Novel architectural designs for highly efficient organic photovoltaic devices.

摘要

The objectives of this research project are improving the power conversion efficiency (PCE) of traditional bulk hetorojunction organic photovoltaic flat panel devices and the introduction of novel photovoltaic device architecture, the stack architecture, with a prospect of enhanced PCE. Complementary measurements on solid-state blends of P3HT (Poly(3-hexylthiophene-2,5-diyl)) with the soluble fullerene derivative PC61BM (1-(3-methoxycarbonyl) propyl-1-phenyl [6,6]C61) and PC7IBM, spin cast from chlorobenzene solution, have been performed to investigate the properties of thin film composites. The electronic characterization was done with UV-Vis absorption and photoluminescence spectroscopy while charge mobility was investigated with dark and photo conductivity measurements.
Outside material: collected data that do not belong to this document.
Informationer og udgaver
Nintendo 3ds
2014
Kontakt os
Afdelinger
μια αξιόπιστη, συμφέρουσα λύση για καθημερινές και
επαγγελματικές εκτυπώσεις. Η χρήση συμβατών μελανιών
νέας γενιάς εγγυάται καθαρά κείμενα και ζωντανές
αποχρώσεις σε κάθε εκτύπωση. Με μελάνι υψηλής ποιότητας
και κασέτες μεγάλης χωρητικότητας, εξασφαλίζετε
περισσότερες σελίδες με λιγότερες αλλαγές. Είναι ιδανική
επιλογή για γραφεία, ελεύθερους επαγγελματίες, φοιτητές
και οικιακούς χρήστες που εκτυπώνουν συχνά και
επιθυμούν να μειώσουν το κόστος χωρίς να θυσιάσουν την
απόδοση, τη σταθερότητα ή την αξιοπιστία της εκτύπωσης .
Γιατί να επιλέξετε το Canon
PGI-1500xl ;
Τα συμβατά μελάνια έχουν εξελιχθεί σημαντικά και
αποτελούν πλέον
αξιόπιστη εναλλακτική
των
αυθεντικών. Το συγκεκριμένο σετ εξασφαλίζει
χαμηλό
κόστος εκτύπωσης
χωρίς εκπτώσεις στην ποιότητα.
The solar cell devices were characterized with current-voltage (I-V) measurements. Different electrode geometries were generated using E-beam and thermal evaporation with respective shadow masks. The morphology of the active layer of the photovoltaic device was tailored using thermal and solvent annealing to induce enhanced phase separation in the thin film blends. The angular dependency of the stack device was performed by rotating it with respect to the incoming light during the I-V measurements. Encapsulation was utilized to prolong the life time of the photovoltaic devices while they were measured inside an inert and dry environment.